Governance Issues

At the system-wide level, good governance requires appropriate mechanisms of financial supervision and also of technical assistance by a central fund to which local financial intermediaries are linked. At the level of a local institution, governance concerns establishing accountability and transparency in the operations of the institution and in the relations between shareholders, depositors, managers and directors. Ensuring solid governance may be the most important factor in the success of rural financial institutions.118

Good governance allows each actor the necessary freedom to act in the best interests of the institution while at the same time responding to the other legitimate interests involved in the institution. When an institution works well in these senses, it can meet the following challenges, as described by Max Clarkson and Michael Deck:119

(1) How does the business preserve its vision?

(2) How does it balance growth, risk and profitability?

(3) How does it establish a governance system that holds management accountable without undermining its independence?

In a concrete sense, governance eliminates conflicts of interest and establishes relationships of trust among depositors, managers, shareholders and members of a board of directors, so that confidence is generated that influential individuals will not abuse their relationship with the institution to obtain access to its funds in an irregular manner. Abuses of this nature, or allegations thereof, have undermined many rural credit cooperatives over the years.

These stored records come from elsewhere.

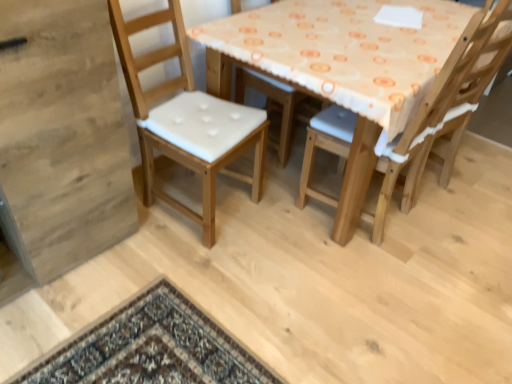 Question: Based on their sizes in the image, would you say light brown wood chair at left, the first chair when ordered from left to right, is bigger or smaller than wooden chair with white cushion at center, acting as the 2th chair starting from the left?

Choices:
 (A) small
 (B) big

Answer: (B)

Question: Does point (112, 11) appear closer or farther from the camera than point (336, 122)?

Choices:
 (A) closer
 (B) farther

Answer: (A)

Question: Considering the positions of light brown wood chair at left, acting as the second chair starting from the right, and wooden chair with white cushion at center, which is counted as the first chair, starting from the right, in the image, is light brown wood chair at left, acting as the second chair starting from the right, taller or shorter than wooden chair with white cushion at center, which is counted as the first chair, starting from the right,?

Choices:
 (A) short
 (B) tall

Answer: (A)

Question: Is wooden chair with white cushion at center, acting as the 2th chair starting from the left, taller or shorter than light brown wood chair at left, the first chair when ordered from left to right?

Choices:
 (A) tall
 (B) short

Answer: (A)

Question: In the image, is wooden chair with white cushion at center, acting as the 2th chair starting from the left, positioned in front of or behind light brown wood chair at left, acting as the second chair starting from the right?

Choices:
 (A) front
 (B) behind

Answer: (B)

Question: Looking at their shapes, would you say wooden chair with white cushion at center, acting as the 2th chair starting from the left, is wider or thinner than light brown wood chair at left, the first chair when ordered from left to right?

Choices:
 (A) wide
 (B) thin

Answer: (A)

Question: Considering the positions of wooden chair with white cushion at center, acting as the 2th chair starting from the left, and light brown wood chair at left, acting as the second chair starting from the right, in the image, is wooden chair with white cushion at center, acting as the 2th chair starting from the left, bigger or smaller than light brown wood chair at left, acting as the second chair starting from the right,?

Choices:
 (A) small
 (B) big

Answer: (A) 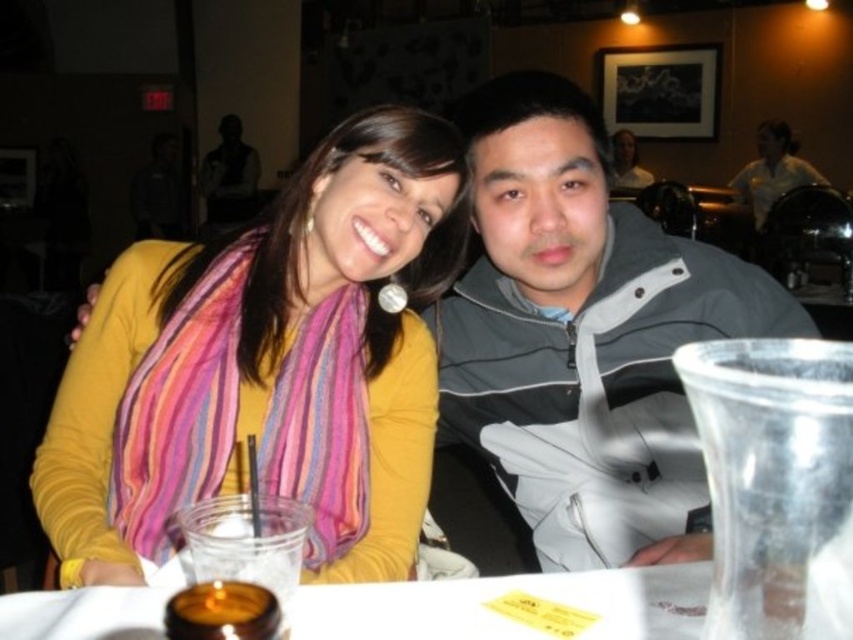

There do not exist precise guidelines in the governance area for rural financial institutions. However, to help avoid the problem of insiders' access to funds and to increase accountability,

Clarkson and Deck (1997, p. 6) outline the basic responsibilities of a board, as follows:

(1) Fiduciary. The board has the responsibility to safeguard the interests of all the institution's stakeholders. As such, the board serves as a check and balance to provide confidence to the [institution's] investors, staff, customers, and other key stakeholders that the managers will operate in the best interests of the institution.

(2) Strategic. The board participates in the organization's long-term strategy by critically considering the principal risks to which the organization is exposed, and approving plans presented by the management. The board does not generate [the institution's] strategy, but instead reviews management's business plans in light of the institution's mission, and approves them accordingly.

(3) Supervisory. The board delegates the authority for operations to the management through the Chief Executive Officer. The board supervises management in the execution of the approved strategic plan and evaluates the performance of management in the context of the goals and time frame outlined in the plan.

(4) Management Development. The board supervises the selection, evaluation and compensation of the senior management team.. . .

They also point out that 'it is not necessary for board members to be shareholders. In fact, it may be preferable if some of the members are independent.. .'. Above all, 'board members should not receive any personal or material gain other than the approved remuneration. The board must have common and clear objectives. It is important that board members do not have political agendas that could influence the direction of the organization'.

118. J. Yaron, M. P. Benjamin and G. L. Piprek, 1997, p. 7.

119. M. Clarkson and M. Deck, 'Effective Governance for Microfinance Institutions', in Craig Churchill (Ed.), Establishing a Microfinance Industry, Microfinance Network, Washington, DC, USA, 1997, p. 6.

In addition, their review touches on the issue mentioned above of having stakeholders who have invested capital in the institution, as opposed to the pure co-operative model (Clarkson and Deck, 1997, p. 7):

One of the rationales for changing institutional forms, from an NGO into a regulated financial intermediary, is that for-profit institutions have capital that is owned by someone who will be upset if their capital is dissipated. Once the institution has shareholders who have something to lose, then there are clear lines of accountability between the owners and the board members.

Finally, they stress that programs of training for such institutions should include board members as well as managers.